Er sehnte sich kaum mehr nach der stillen Verzückung, die ihm früher letzte Zuflucht gewesen war. Jener inbrünstige, vollkommene Glaube schien ihm jetzt nicht mehr Gnade, sondern billige Betäubung, armselige Flucht aus der Wirklichkeit.
Erleichterung war ihm, daß sich zuweilen Don Benjamín einstellte. Der junge Mensch führte inmitten des eigenen und des allgemeinen Elends das Werk der Akademie mit zäher Gelassenheit weiter. Der Domherr staunte über Benjamíns Willenskraft, seine Besuche verscheuchten ihm die ätzende Melancholie.
Einmal bat er den Schüler: »Wenn es dich nicht zu tief aufwühlt, dann laß mich doch wissen, was geschah und was gesprochen wurde, als du das letztemal in der Galiana warst.«
Benjamín schwieg. Schwieg so lange, daß Don Rodrigue bereits glaubte, er werde nicht antworten. Dann aber fand er heiße Worte, Raquel zu preisen, wie schön sie gewesen sei an diesem ihrem letzten Tag. Und er trug keinen Anstand zu erzählen, daß sie den Schutz der Judería nur deshalb verschmäht hatte, weil ihr vom König aufgetragen war, in der Galiana auf ihn zu warten. Aus seinen Worten sprach der Grimm über die ergebene Glut, mit der sie an ihren Ritter und Liebsten geglaubt hatte.
Den Domherrn erschütterte der Bericht. »Du weißt nicht, was das ist: Liebe«, hatte der König zu ihm gesagt, aber er selber wußte es nicht.

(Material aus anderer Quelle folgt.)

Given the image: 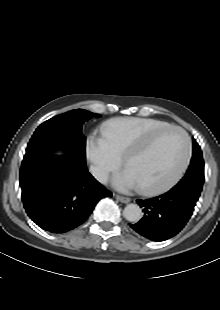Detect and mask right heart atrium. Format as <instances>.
I'll return each mask as SVG.
<instances>
[{"label":"right heart atrium","mask_w":220,"mask_h":310,"mask_svg":"<svg viewBox=\"0 0 220 310\" xmlns=\"http://www.w3.org/2000/svg\"><path fill=\"white\" fill-rule=\"evenodd\" d=\"M96 161L108 172L115 171V162L113 158L103 152H96L94 154Z\"/></svg>","instance_id":"d8ad5b80"}]
</instances>
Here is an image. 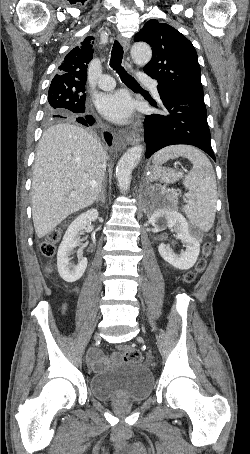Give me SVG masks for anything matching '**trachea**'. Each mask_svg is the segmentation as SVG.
I'll return each mask as SVG.
<instances>
[{"instance_id":"1","label":"trachea","mask_w":250,"mask_h":454,"mask_svg":"<svg viewBox=\"0 0 250 454\" xmlns=\"http://www.w3.org/2000/svg\"><path fill=\"white\" fill-rule=\"evenodd\" d=\"M122 59H123V47L121 44L116 40L113 44V48L111 51V58H110V66L113 70H116L119 74L123 83L128 86H137L139 84L136 83L133 77H131L125 69L122 67Z\"/></svg>"}]
</instances>
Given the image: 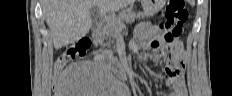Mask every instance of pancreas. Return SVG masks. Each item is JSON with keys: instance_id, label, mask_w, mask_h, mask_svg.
Here are the masks:
<instances>
[{"instance_id": "cf45deb5", "label": "pancreas", "mask_w": 232, "mask_h": 96, "mask_svg": "<svg viewBox=\"0 0 232 96\" xmlns=\"http://www.w3.org/2000/svg\"><path fill=\"white\" fill-rule=\"evenodd\" d=\"M145 16V13H134L131 8L122 10L118 15H111L97 39V43L102 46H110L114 43V39L126 28L125 23H131L135 19H140ZM105 39H109V42L104 43Z\"/></svg>"}]
</instances>
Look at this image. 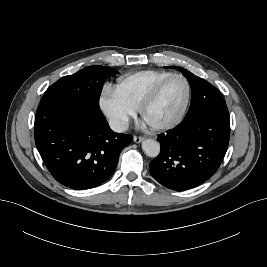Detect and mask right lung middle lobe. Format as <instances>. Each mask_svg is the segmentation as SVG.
Wrapping results in <instances>:
<instances>
[{
  "instance_id": "right-lung-middle-lobe-1",
  "label": "right lung middle lobe",
  "mask_w": 267,
  "mask_h": 267,
  "mask_svg": "<svg viewBox=\"0 0 267 267\" xmlns=\"http://www.w3.org/2000/svg\"><path fill=\"white\" fill-rule=\"evenodd\" d=\"M117 73V70L106 66H89L56 81L43 97L59 98L99 111L103 84L108 77Z\"/></svg>"
}]
</instances>
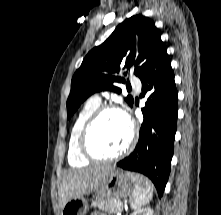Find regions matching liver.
Here are the masks:
<instances>
[{
  "instance_id": "1",
  "label": "liver",
  "mask_w": 221,
  "mask_h": 215,
  "mask_svg": "<svg viewBox=\"0 0 221 215\" xmlns=\"http://www.w3.org/2000/svg\"><path fill=\"white\" fill-rule=\"evenodd\" d=\"M112 170L113 167L104 165L66 173L58 191L61 209L72 198L96 191Z\"/></svg>"
}]
</instances>
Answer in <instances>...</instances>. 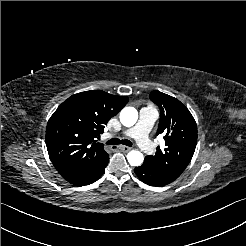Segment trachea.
Instances as JSON below:
<instances>
[{"instance_id":"1","label":"trachea","mask_w":246,"mask_h":246,"mask_svg":"<svg viewBox=\"0 0 246 246\" xmlns=\"http://www.w3.org/2000/svg\"><path fill=\"white\" fill-rule=\"evenodd\" d=\"M108 145H116V144H123L129 147H132V142L128 140H119L117 138H112L106 142Z\"/></svg>"}]
</instances>
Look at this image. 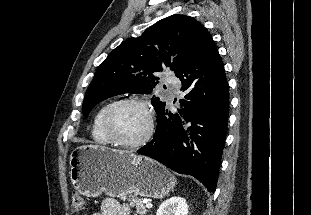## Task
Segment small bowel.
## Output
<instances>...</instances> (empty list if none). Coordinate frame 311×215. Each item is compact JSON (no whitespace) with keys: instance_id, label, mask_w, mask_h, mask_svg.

Alfonso hatte Raquel »geliebt«, es war Sturm, Gewalt, Gewitter gewesen, aber er war eingesperrt geblieben in sich selber, er hatte nicht mit ihr gefühlt. Da hatte dieser unheilvolle Mensch, dieser Ritter ganz und gar, ein Wort hingeworfen, wahrscheinlich hatte er’s vergessen, kaum daß es gesprochen war, und das flüchtige Wort hatte Raquel in den Tod getrieben. Was immer seine leichtfertige Kühnheit unternahm, schlug zum Unheil aus.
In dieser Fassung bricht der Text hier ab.